それでは、バルセロナに戻り、お楽しみのディナーをいただきましょう!

21:00 デザートのみのフルコース!エスパイスクラ

国鉄フランサ駅から歩いてわずか3分ほどのところにあるレストラン。エスパイ・スクラ(=砂糖の空間)」の名が示すとおり、初めから終わりまでコースすべてがデザートという夢のようなレストランなのです!今回は、4種あるコースの中から、the big dessert menu(一人40ユーロ)を選びました。

1."Marialuisa"cold soup with green apple and spicy yoghurt ice cream

千切りのりんご、スパイス風味のヨーグルトアイス、りんごのゼリーが入った冷たいスープ。爽やかな味わい。

2.Flowered flavour: rasberry, hibiscus, rose, tomato, vanilla and red wine

トマトの泡、トマトのコンフィ、バニラ味のかき氷、バニラクリーム、フランボワーズシャーベット、ハイビスカスソース、レッドカラント、赤ワインゼリー。シュワッ、プルプル、シャリシャリなどなど食感の違う5種類が一つになる、感動の体験。
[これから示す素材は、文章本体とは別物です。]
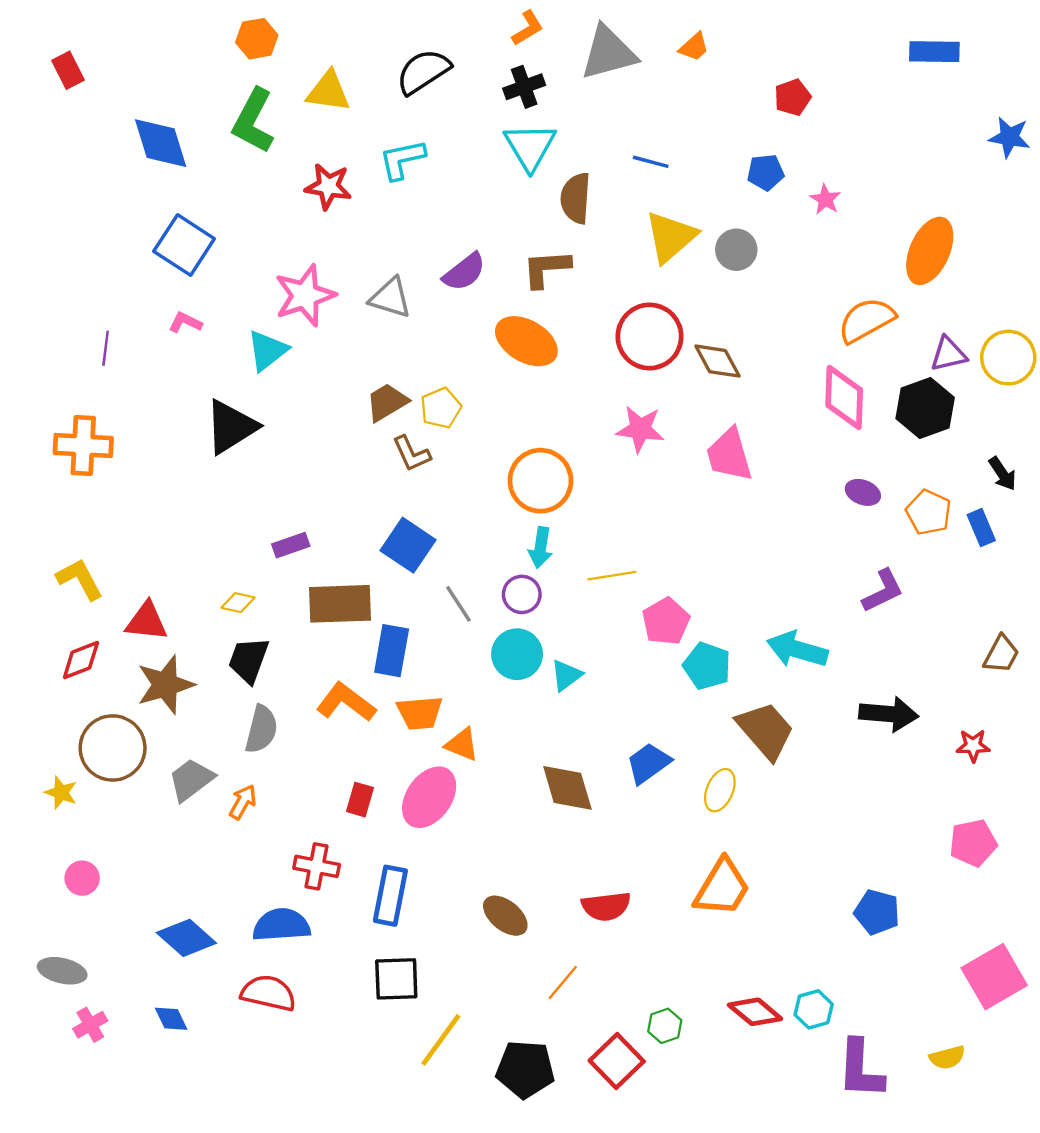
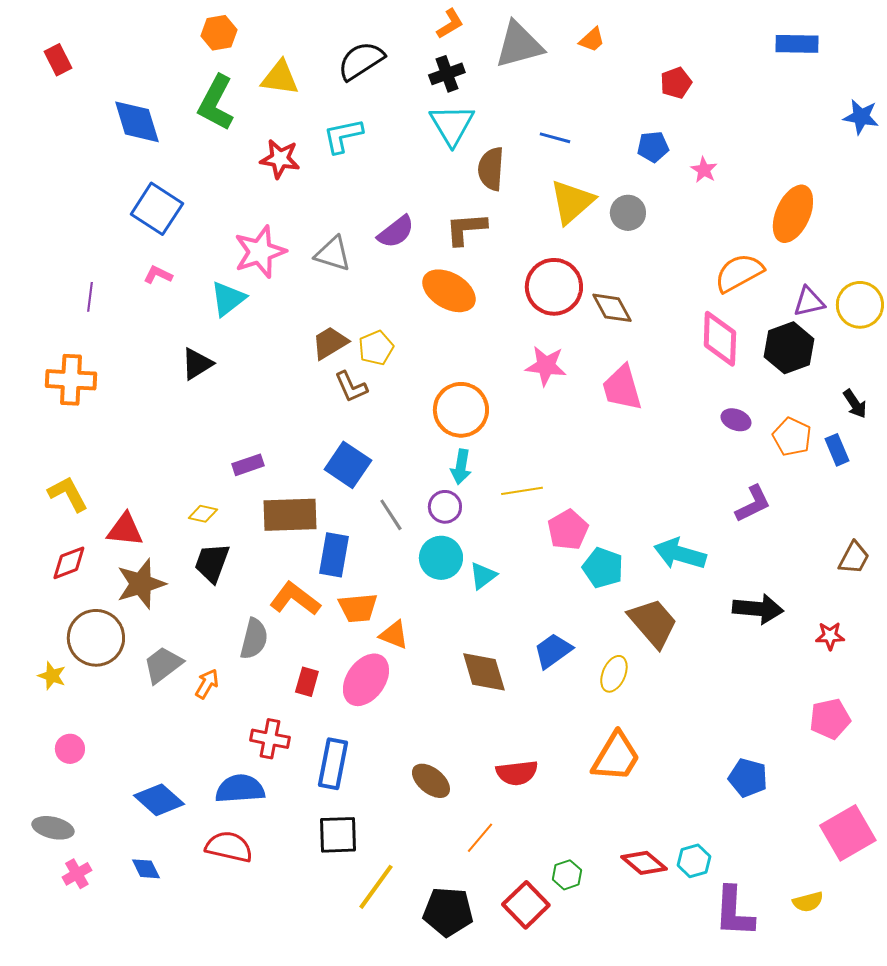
black triangle: (231, 427) -> (197, 364), size x0.7
gray semicircle: (261, 729) -> (254, 639), moved

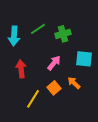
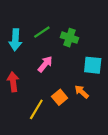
green cross: (63, 34) -> (69, 38), turned 35
pink arrow: (54, 63) -> (45, 64), moved
red arrow: (21, 69) -> (13, 82), moved

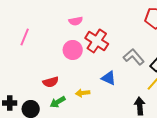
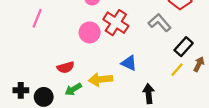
gray L-shape: (134, 57) -> (160, 23), moved
yellow arrow: (83, 93) -> (101, 79), size x1.5
black arrow: (140, 106) -> (149, 94), moved

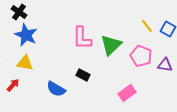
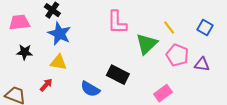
yellow line: (147, 26) -> (169, 27), moved
pink L-shape: (82, 38) -> (117, 22), moved
black rectangle: (83, 75) -> (118, 75), size x1.5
3.Bread pudding, bacon ice cream and pineapple

パンプディング、ベーコン味のアイス、ココナッツクリーム、パイナップルギモーブ。スモーキーな味わいのアイスには驚き!

4.Extra virgin olive oile cake, white pearchm green olive and "SanSimon"

エキストラバージンオリーブオイル、オリーブ味のケーキ、板状の飴、ピーチゼリー、ピーチシャーベット、スモークチーズのクリーム、グリーンオリーブのクリーム。これら全てを一緒に口に入れたときの調和が素晴らしい!!

5.Empyreumatic

ビールの泡、ナッツのケーキ、チコリ味のアイス、チョコチップ、ウォールナッツの生クリーム、コーンフレーク。甘い・苦い・酸っぱい・しょっぱいが全て味わえる一皿。

6.Petits-fours

ポルボロン、クランキー、クッキー、ギモーブ、ショートブレッド、ピルレッタ、ショコラボンボン、パート・ド・フリュイ、マフィン、グリーンアップルとローレルのシャーベット。

そして、この後にエスプレッソをいただきました。また、16ユーロで1〜5のそれぞれのお皿に合う5種類のデザートワインをいただくことができます。食べ物も飲み物もすべてスイーツに囲まれた至福の2時間を過ごすことができました。